Please transcribe, exactly, the line that contains "researching innovative health trends." and every line after it to the end of the records, and nothing else.

(Saved entries)
== == ==

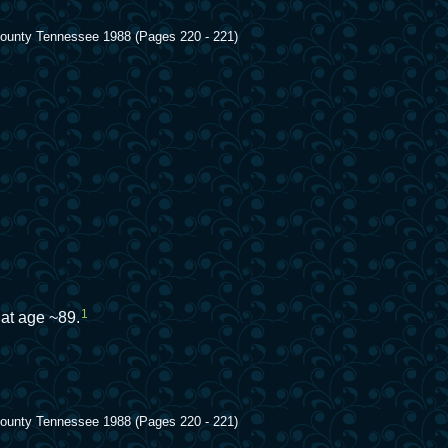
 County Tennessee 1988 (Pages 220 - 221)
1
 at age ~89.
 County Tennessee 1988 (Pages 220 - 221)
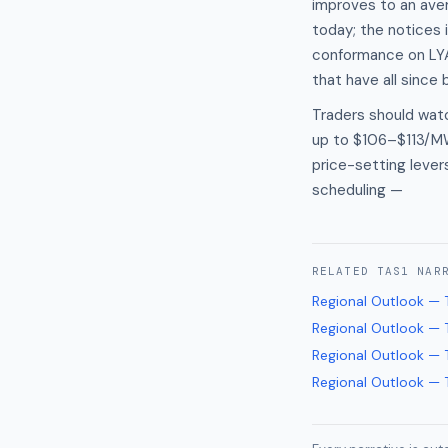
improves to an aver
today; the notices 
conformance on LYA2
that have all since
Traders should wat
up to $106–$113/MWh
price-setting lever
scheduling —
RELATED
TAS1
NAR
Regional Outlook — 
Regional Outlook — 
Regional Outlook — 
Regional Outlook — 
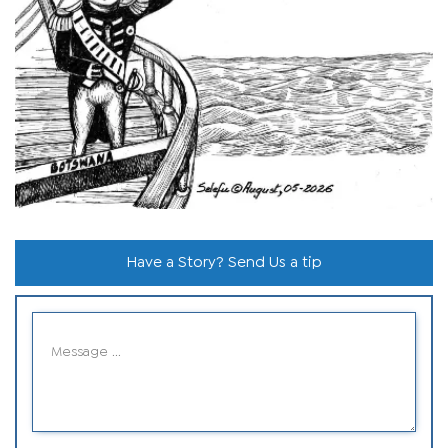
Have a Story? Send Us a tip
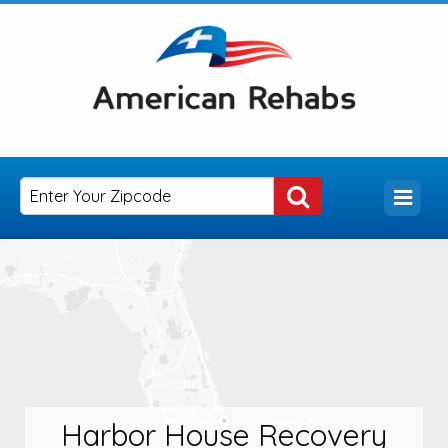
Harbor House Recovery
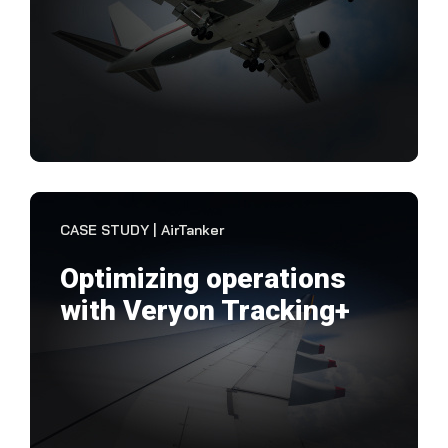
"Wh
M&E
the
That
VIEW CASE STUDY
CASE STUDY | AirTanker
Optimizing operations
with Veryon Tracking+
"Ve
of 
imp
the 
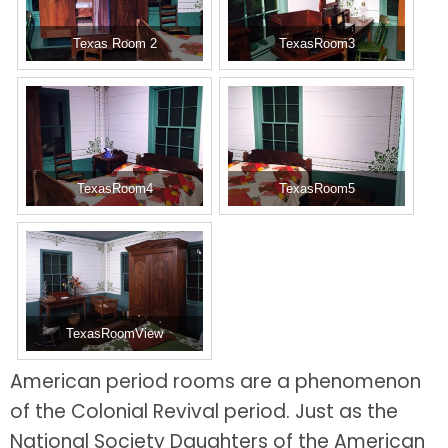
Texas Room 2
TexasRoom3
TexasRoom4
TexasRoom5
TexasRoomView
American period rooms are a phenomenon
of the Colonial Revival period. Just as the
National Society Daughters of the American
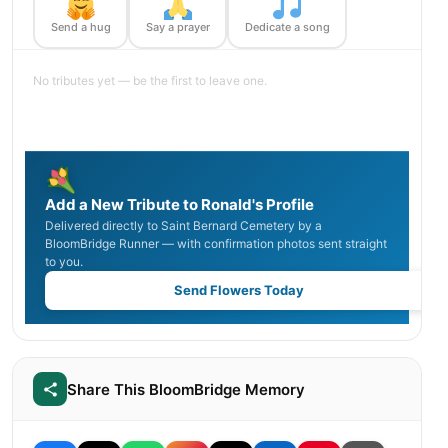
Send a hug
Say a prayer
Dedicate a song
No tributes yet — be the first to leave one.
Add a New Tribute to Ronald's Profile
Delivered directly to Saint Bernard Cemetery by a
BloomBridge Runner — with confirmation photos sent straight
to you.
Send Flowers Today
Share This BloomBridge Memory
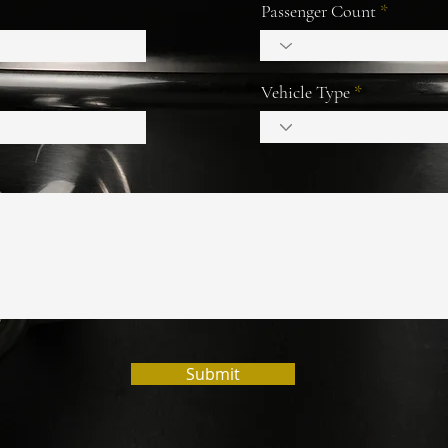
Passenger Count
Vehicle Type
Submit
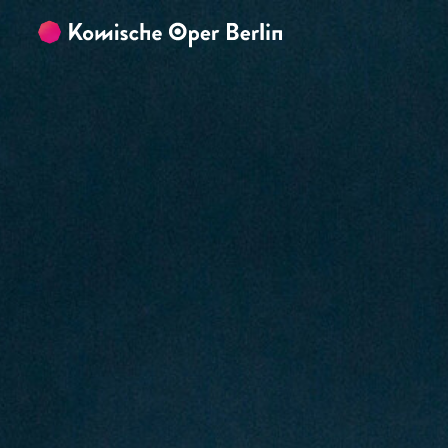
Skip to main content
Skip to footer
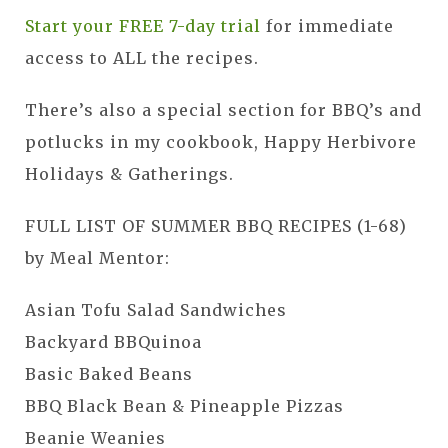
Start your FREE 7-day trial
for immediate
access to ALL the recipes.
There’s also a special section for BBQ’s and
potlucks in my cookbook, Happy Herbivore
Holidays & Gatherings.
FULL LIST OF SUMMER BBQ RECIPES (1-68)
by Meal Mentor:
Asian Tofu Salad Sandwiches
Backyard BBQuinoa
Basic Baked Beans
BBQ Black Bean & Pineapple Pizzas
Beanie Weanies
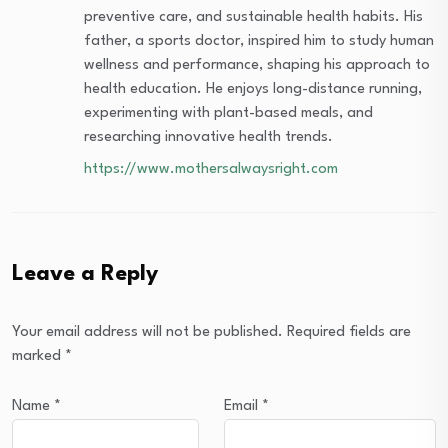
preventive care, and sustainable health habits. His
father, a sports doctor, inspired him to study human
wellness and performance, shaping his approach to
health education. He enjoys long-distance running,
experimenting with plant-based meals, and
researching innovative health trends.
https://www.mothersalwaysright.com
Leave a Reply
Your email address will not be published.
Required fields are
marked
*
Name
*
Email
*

== == ==

TASK OUTPUT
researching innovative health trends.
https://www.mothersalwaysright.com
Leave a Reply
Your email address will not be published.
Required fields are
marked
*
Name
*
Email
*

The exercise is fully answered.